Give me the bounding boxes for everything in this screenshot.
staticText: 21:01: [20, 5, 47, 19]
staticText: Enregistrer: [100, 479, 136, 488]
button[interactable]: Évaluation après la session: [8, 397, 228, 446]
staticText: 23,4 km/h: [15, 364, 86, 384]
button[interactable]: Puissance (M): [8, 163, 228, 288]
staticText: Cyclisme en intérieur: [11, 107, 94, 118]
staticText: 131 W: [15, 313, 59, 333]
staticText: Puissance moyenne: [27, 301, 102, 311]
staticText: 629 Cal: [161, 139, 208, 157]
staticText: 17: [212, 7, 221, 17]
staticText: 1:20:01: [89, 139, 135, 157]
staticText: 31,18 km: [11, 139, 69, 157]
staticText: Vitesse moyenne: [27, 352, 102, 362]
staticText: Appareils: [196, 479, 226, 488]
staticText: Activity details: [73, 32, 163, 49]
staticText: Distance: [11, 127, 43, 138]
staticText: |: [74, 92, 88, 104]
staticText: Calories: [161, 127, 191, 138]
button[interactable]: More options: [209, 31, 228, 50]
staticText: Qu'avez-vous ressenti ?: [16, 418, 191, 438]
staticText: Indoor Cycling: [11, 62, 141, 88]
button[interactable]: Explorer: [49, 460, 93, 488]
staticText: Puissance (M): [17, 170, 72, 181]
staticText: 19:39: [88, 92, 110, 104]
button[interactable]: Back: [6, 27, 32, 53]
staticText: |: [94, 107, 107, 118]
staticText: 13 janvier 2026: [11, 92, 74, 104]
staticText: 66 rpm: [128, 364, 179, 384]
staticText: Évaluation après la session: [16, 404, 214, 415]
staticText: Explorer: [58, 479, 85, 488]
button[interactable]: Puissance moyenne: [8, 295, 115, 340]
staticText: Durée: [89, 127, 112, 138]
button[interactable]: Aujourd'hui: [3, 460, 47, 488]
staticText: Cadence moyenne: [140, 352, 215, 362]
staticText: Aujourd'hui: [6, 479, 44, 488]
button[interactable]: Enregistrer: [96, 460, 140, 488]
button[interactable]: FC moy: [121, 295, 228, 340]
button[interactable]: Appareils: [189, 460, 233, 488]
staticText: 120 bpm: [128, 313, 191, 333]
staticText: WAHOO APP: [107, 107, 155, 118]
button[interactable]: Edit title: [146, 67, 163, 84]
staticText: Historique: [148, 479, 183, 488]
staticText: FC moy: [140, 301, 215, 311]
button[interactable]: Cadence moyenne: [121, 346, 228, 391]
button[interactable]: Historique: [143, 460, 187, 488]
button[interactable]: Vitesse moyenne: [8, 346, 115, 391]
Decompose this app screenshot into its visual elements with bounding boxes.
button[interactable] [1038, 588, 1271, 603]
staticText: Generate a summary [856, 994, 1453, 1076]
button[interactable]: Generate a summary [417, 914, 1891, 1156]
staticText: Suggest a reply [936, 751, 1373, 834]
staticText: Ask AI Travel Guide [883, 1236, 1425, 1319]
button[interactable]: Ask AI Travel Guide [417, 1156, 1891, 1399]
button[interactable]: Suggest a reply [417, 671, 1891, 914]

**Exercise**
The entries must all be transcribed exactly.

**Exercise answer**
Give me the bounding boxes for everything in this screenshot.
staticText: 21:01: [20, 5, 47, 19]
staticText: Enregistrer: [100, 479, 136, 488]
button[interactable]: Évaluation après la session: [8, 397, 228, 446]
staticText: 23,4 km/h: [15, 364, 86, 384]
button[interactable]: Puissance (M): [8, 163, 228, 288]
staticText: Cyclisme en intérieur: [11, 107, 94, 118]
staticText: 131 W: [15, 313, 59, 333]
staticText: Puissance moyenne: [27, 301, 102, 311]
staticText: 629 Cal: [161, 139, 208, 157]
staticText: 17: [212, 7, 221, 17]
staticText: 1:20:01: [89, 139, 135, 157]
staticText: 31,18 km: [11, 139, 69, 157]
staticText: Vitesse moyenne: [27, 352, 102, 362]
staticText: Appareils: [196, 479, 226, 488]
staticText: Activity details: [73, 32, 163, 49]
staticText: Distance: [11, 127, 43, 138]
staticText: |: [74, 92, 88, 104]
staticText: Calories: [161, 127, 191, 138]
button[interactable]: More options: [209, 31, 228, 50]
staticText: Qu'avez-vous ressenti ?: [16, 418, 191, 438]
staticText: Indoor Cycling: [11, 62, 141, 88]
button[interactable]: Explorer: [49, 460, 93, 488]
staticText: Puissance (M): [17, 170, 72, 181]
staticText: 19:39: [88, 92, 110, 104]
button[interactable]: Back: [6, 27, 32, 53]
staticText: |: [94, 107, 107, 118]
staticText: 13 janvier 2026: [11, 92, 74, 104]
staticText: 66 rpm: [128, 364, 179, 384]
staticText: Évaluation après la session: [16, 404, 214, 415]
staticText: Explorer: [58, 479, 85, 488]
button[interactable]: Puissance moyenne: [8, 295, 115, 340]
staticText: Durée: [89, 127, 112, 138]
button[interactable]: Aujourd'hui: [3, 460, 47, 488]
staticText: Cadence moyenne: [140, 352, 215, 362]
staticText: Aujourd'hui: [6, 479, 44, 488]
button[interactable]: Enregistrer: [96, 460, 140, 488]
button[interactable]: FC moy: [121, 295, 228, 340]
button[interactable]: Appareils: [189, 460, 233, 488]
staticText: 120 bpm: [128, 313, 191, 333]
staticText: WAHOO APP: [107, 107, 155, 118]
button[interactable]: Edit title: [146, 67, 163, 84]
staticText: Historique: [148, 479, 183, 488]
staticText: FC moy: [140, 301, 215, 311]
button[interactable]: Cadence moyenne: [121, 346, 228, 391]
button[interactable]: Historique: [143, 460, 187, 488]
button[interactable]: Vitesse moyenne: [8, 346, 115, 391]
Decompose this app screenshot into its visual elements with bounding boxes.
button[interactable] [1038, 588, 1271, 603]
staticText: Generate a summary [856, 994, 1453, 1076]
button[interactable]: Generate a summary [417, 914, 1891, 1156]
staticText: Suggest a reply [936, 751, 1373, 834]
staticText: Ask AI Travel Guide [883, 1236, 1425, 1319]
button[interactable]: Ask AI Travel Guide [417, 1156, 1891, 1399]
button[interactable]: Suggest a reply [417, 671, 1891, 914]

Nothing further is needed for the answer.